→ **Work item**
Under this line are the records; write out word for word the part that begins at the line containing "This screenshot has width=336, height=2576." and ends at the line containing "Image resolution: width=1440", and no more.

(Data for this exercise begins)

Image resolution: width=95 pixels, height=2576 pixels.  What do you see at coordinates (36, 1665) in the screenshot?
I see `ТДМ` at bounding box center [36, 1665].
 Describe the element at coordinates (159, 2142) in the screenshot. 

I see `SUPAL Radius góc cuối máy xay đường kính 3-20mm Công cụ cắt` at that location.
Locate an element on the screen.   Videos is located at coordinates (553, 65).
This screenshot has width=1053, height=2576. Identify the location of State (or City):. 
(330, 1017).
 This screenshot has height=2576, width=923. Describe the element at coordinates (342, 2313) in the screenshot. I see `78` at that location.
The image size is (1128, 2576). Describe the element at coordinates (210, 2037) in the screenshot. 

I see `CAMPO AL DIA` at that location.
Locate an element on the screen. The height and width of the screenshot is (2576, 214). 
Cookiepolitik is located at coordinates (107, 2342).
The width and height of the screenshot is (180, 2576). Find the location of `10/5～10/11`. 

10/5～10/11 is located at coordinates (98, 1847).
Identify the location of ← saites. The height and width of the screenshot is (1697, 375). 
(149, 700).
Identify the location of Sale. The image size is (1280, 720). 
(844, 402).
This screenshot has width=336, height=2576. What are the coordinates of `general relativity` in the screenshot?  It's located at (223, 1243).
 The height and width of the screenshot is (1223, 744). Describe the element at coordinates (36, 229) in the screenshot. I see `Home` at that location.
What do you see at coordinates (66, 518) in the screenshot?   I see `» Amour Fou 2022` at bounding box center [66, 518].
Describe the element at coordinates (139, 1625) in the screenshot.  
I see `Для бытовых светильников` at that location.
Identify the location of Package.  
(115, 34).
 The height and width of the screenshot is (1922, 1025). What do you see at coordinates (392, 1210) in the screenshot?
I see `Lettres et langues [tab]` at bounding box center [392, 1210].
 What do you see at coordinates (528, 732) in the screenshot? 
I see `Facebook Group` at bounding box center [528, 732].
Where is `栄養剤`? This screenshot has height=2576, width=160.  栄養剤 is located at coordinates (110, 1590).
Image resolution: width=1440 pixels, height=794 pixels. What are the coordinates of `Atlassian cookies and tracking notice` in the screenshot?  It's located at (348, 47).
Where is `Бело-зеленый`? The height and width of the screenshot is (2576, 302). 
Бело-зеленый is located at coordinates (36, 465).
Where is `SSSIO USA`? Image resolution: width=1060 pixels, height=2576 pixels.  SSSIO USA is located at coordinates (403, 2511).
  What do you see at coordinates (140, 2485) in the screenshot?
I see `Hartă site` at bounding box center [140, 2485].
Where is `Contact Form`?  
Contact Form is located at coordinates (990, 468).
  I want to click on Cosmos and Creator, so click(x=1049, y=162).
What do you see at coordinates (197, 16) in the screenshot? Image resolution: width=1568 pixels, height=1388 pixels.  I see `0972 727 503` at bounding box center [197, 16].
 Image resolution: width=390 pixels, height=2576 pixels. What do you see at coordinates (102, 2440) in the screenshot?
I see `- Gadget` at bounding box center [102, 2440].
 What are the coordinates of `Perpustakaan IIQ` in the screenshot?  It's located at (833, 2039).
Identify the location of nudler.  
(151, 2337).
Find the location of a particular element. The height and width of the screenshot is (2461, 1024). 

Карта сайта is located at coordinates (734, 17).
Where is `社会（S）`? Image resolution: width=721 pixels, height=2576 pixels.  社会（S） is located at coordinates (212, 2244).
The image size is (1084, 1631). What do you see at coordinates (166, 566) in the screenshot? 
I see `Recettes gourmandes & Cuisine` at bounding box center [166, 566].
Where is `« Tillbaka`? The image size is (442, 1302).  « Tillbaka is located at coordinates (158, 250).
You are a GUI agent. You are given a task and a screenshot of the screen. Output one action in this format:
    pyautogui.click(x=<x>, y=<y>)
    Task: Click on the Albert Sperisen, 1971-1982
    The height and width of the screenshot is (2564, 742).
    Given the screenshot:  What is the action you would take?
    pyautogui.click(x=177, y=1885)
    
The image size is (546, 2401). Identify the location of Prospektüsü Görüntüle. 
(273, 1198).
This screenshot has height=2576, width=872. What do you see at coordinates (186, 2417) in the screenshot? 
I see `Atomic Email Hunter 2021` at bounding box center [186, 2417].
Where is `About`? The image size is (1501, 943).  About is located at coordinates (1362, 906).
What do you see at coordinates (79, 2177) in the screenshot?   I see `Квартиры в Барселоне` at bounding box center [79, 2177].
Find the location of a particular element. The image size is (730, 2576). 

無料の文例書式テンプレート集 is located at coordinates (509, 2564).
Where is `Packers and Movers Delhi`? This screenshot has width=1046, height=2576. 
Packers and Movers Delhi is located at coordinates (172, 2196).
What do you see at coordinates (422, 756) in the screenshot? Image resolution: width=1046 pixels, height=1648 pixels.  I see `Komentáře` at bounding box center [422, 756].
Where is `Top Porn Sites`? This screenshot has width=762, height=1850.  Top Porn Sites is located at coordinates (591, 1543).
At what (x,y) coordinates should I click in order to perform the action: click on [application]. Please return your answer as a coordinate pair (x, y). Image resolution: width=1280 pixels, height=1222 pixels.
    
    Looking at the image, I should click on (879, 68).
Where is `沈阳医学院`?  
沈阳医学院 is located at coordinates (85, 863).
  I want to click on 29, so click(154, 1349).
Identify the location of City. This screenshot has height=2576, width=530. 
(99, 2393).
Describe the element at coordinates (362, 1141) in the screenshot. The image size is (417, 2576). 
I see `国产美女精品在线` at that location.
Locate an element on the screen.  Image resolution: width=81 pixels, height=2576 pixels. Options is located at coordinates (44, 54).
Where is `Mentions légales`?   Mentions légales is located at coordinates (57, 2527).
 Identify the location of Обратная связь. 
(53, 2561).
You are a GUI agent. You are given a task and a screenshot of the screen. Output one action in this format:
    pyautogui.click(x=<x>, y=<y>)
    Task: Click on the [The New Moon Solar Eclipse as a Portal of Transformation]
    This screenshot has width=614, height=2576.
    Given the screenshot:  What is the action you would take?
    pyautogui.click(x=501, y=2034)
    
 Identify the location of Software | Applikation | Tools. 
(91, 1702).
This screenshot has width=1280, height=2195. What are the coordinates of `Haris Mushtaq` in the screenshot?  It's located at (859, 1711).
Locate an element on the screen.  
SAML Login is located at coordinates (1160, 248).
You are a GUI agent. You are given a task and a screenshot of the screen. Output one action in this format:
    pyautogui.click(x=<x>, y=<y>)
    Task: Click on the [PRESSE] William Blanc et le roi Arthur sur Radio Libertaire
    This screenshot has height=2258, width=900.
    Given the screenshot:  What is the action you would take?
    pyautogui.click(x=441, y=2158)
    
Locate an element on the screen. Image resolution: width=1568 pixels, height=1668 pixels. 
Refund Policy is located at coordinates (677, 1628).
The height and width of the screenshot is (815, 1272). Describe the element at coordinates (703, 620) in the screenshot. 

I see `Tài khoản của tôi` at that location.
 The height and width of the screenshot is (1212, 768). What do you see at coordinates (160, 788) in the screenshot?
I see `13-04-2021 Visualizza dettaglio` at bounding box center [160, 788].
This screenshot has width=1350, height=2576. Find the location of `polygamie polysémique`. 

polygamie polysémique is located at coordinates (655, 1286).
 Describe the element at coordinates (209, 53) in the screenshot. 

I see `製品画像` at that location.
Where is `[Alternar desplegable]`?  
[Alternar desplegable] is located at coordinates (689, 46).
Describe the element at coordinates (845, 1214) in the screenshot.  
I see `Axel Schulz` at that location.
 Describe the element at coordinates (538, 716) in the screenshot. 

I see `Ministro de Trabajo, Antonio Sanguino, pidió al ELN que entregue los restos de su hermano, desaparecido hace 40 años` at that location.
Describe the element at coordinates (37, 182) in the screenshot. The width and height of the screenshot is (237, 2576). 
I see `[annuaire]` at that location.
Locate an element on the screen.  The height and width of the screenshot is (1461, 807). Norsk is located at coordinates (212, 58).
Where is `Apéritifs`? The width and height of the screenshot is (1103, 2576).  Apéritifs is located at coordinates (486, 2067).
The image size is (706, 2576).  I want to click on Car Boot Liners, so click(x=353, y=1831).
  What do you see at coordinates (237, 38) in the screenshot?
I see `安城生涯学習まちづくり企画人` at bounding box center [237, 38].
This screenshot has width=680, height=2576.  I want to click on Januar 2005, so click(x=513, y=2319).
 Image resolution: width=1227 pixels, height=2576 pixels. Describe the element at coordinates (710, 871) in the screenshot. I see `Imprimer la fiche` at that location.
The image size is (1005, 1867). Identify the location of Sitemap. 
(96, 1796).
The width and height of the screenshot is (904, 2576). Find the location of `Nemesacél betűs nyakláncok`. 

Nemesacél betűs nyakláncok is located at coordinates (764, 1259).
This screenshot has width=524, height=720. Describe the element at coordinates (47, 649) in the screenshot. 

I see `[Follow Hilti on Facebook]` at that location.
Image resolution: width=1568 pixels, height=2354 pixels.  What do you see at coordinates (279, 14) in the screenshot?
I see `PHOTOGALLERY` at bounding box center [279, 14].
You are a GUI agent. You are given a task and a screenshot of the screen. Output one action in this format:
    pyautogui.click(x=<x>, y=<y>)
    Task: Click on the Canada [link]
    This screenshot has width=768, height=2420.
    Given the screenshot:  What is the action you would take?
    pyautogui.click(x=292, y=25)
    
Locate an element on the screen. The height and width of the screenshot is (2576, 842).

(Data for this exercise ends)

→ **Answer to the problem**
This screenshot has width=336, height=2576. What are the coordinates of `general relativity` in the screenshot?  It's located at (223, 1243).
 The height and width of the screenshot is (1223, 744). Describe the element at coordinates (36, 229) in the screenshot. I see `Home` at that location.
What do you see at coordinates (66, 518) in the screenshot?   I see `» Amour Fou 2022` at bounding box center [66, 518].
Describe the element at coordinates (139, 1625) in the screenshot.  
I see `Для бытовых светильников` at that location.
Identify the location of Package.  
(115, 34).
 The height and width of the screenshot is (1922, 1025). What do you see at coordinates (392, 1210) in the screenshot?
I see `Lettres et langues [tab]` at bounding box center [392, 1210].
 What do you see at coordinates (528, 732) in the screenshot? 
I see `Facebook Group` at bounding box center [528, 732].
Where is `栄養剤`? This screenshot has height=2576, width=160.  栄養剤 is located at coordinates (110, 1590).
Image resolution: width=1440 pixels, height=794 pixels. What are the coordinates of `Atlassian cookies and tracking notice` in the screenshot?  It's located at (348, 47).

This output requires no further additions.